What to produce. Within the records that follow, determine how many lines include the word "porque". State the number and nothing further.

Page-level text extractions
···
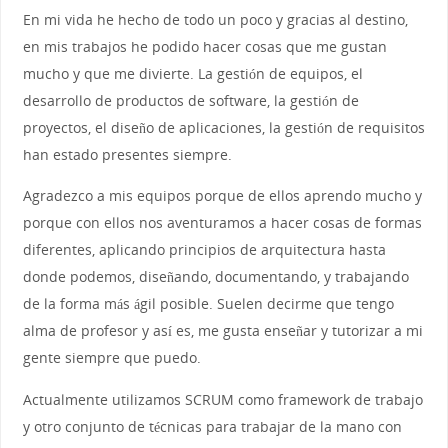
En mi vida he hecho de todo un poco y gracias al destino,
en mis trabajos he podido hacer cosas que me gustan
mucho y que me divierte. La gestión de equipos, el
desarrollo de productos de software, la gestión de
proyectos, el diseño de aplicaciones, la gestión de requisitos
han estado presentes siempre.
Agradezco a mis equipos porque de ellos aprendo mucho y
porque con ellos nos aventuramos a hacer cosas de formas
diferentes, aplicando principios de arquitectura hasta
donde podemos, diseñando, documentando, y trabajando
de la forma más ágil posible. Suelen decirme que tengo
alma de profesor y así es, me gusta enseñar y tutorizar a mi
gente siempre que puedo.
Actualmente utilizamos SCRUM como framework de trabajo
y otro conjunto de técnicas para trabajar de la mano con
···
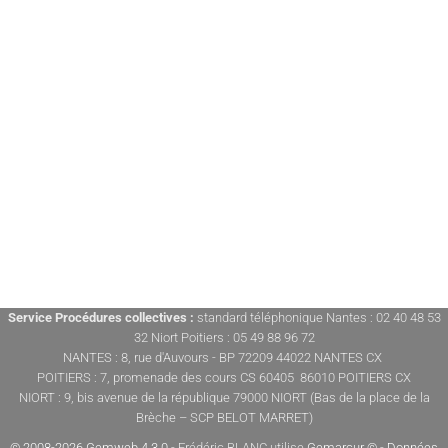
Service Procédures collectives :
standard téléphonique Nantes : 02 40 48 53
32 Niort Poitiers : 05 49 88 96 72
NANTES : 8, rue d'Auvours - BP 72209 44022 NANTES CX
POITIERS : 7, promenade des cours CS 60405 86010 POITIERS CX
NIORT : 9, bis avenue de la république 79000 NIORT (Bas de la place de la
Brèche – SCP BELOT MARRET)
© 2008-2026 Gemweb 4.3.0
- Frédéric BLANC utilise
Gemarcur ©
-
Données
···
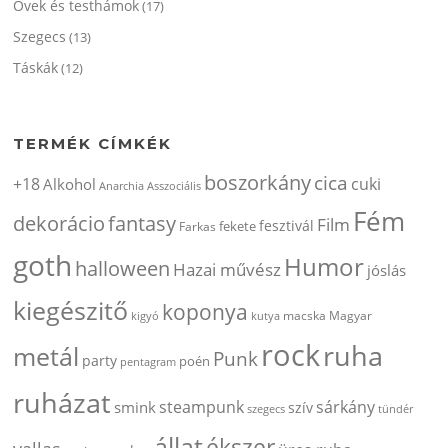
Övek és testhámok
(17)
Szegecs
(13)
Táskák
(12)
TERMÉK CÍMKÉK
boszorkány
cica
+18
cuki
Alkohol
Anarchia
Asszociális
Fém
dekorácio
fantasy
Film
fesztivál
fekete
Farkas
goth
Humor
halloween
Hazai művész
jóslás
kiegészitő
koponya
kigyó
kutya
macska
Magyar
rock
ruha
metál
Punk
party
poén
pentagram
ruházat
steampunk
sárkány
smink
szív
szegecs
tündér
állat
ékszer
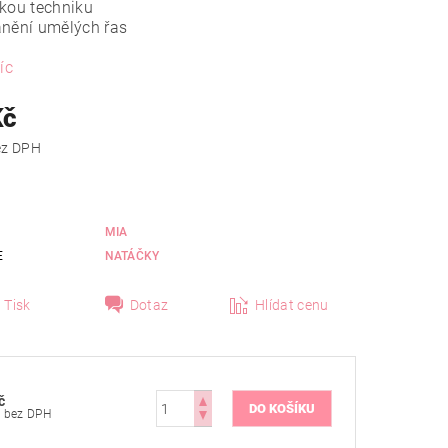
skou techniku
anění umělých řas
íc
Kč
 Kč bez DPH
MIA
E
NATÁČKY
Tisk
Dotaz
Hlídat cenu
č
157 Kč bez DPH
···
Response to the exercise. 2